Let $(A, +, \cdot )$ be a ring such that $A/<x>$ is finite, for every $0 \neq x \in A$. Show that $A$ is noetherian.

Question

I tried to show that every ideal $I$ of $A$ is finite. Let $0 \neq x \in I$. By hypothesis there is $x_1, x_2, ..., x_k \in A$ such that $$A/<x> = <x_1+<x>,..., x_k+<x>>$$ I was trying to show that $I = <x_1, x_2, ..., x_k, x>$, but I was not able to prove the $\supseteq$ inclusion. There is an easier way to show this? Any help would be great.

Answer 1

Let $I_1\subset I_2\subset\cdots$ be an ascending chain of ideals. Assume wlog $I_1=(x)$ for some $x\neq0$ (why?).
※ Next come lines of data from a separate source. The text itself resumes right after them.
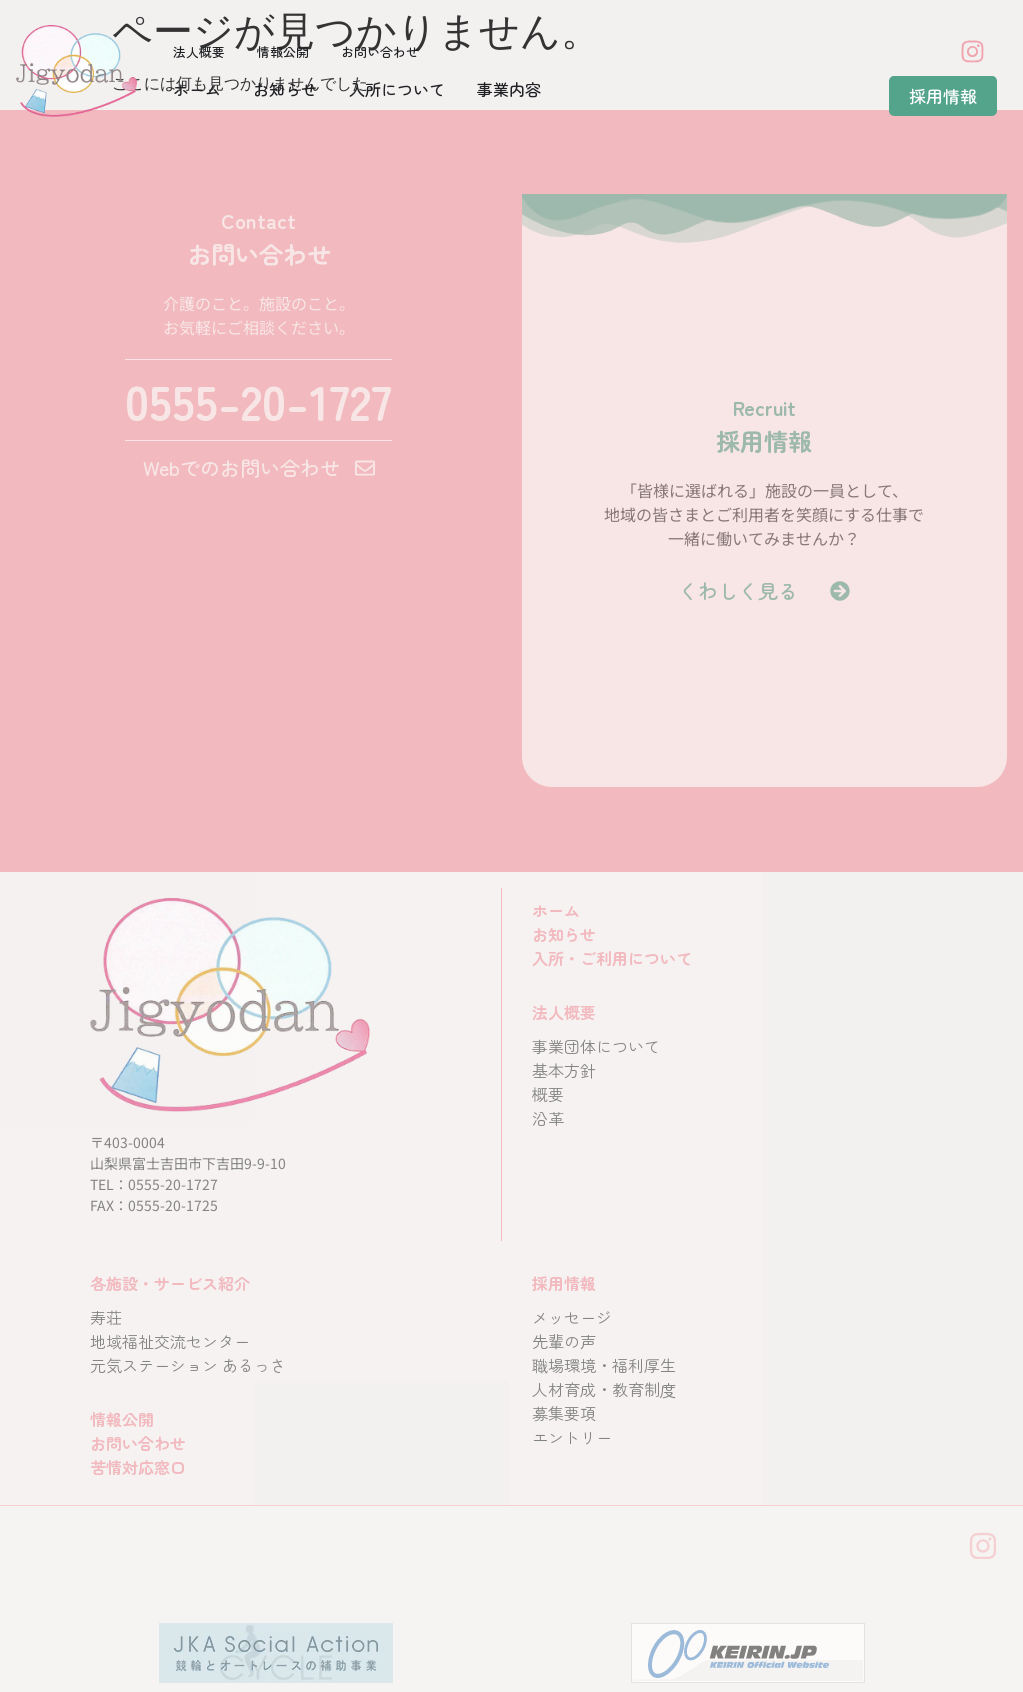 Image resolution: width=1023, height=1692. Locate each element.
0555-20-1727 (258, 400) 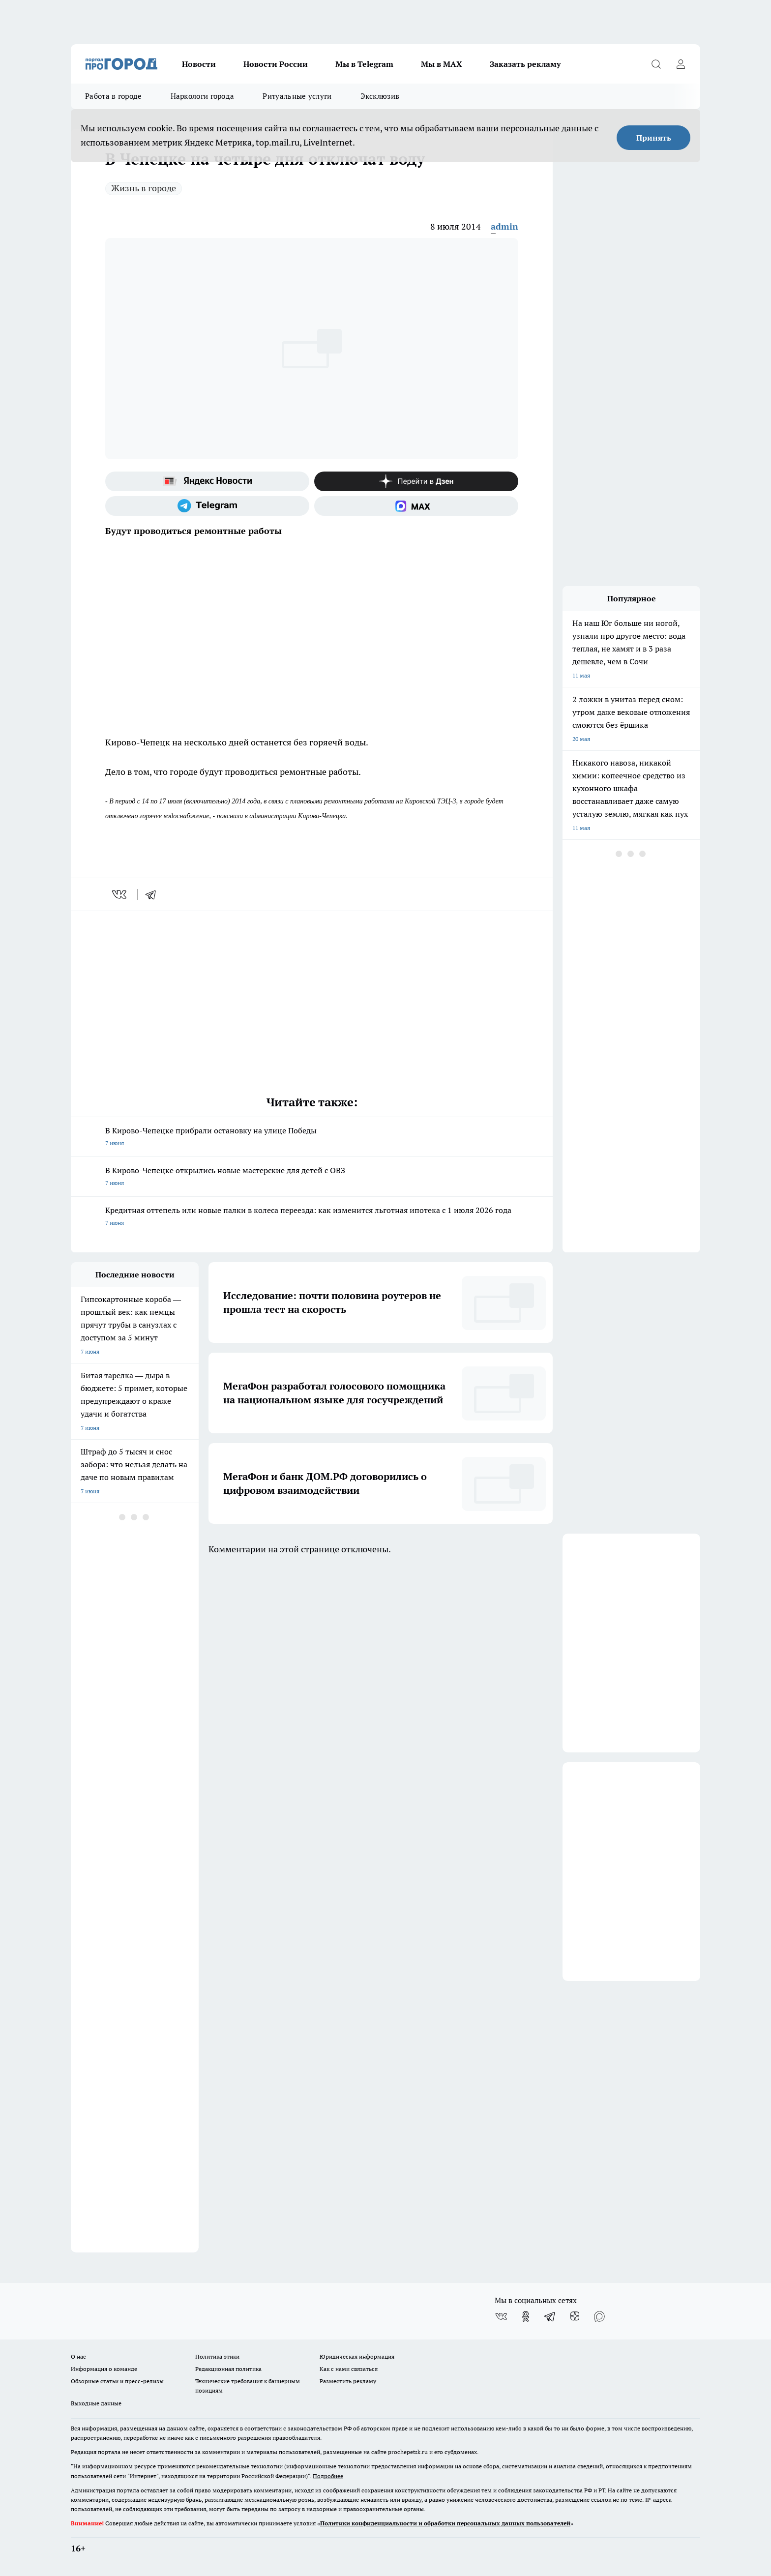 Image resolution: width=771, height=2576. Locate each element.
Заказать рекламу (525, 64)
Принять (653, 138)
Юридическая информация (357, 2356)
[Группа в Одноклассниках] (525, 2316)
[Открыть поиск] (656, 64)
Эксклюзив (380, 96)
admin (504, 226)
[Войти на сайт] (680, 64)
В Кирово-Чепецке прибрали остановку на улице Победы (311, 1137)
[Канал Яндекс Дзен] (416, 481)
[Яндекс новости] (207, 481)
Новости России (275, 64)
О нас (78, 2356)
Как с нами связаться (349, 2368)
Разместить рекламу (348, 2381)
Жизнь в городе (143, 188)
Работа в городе (113, 96)
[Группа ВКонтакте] (501, 2316)
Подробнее (328, 2476)
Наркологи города (203, 96)
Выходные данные (96, 2403)
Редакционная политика (228, 2368)
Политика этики (217, 2356)
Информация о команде (104, 2368)
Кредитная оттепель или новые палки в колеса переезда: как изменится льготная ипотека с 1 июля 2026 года (311, 1217)
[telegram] (154, 894)
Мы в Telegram (364, 64)
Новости (199, 64)
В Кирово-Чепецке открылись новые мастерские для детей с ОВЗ (311, 1177)
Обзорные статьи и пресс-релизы (117, 2381)
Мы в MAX (441, 64)
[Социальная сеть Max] (416, 506)
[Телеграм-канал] (207, 506)
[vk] (120, 894)
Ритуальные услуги (297, 96) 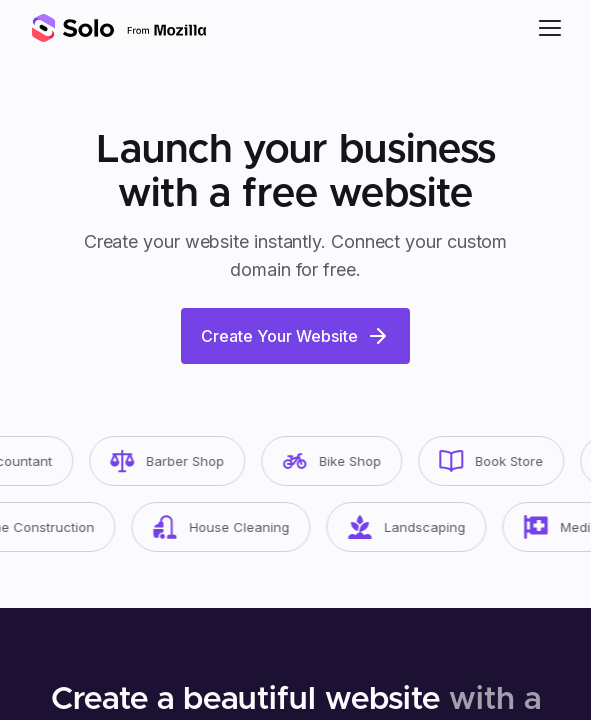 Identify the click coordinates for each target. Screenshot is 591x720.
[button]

Take the quotient modules on the chain modulo $I_1=(x)$ and obtain

$$0=(x)/(x)\subset I_2/(x)\subset I_3/(x)\subset\cdots\subset A/(x)$$

Next, you would want to show this chain cannot strictly increase indefinitely. This is the where the hypothesis comes into play. And recall that there is a 1-1 correspondence between ideals of $A$ and ideals of $A/(x)$ containing $(x)$. It follows that the original chain is stationary.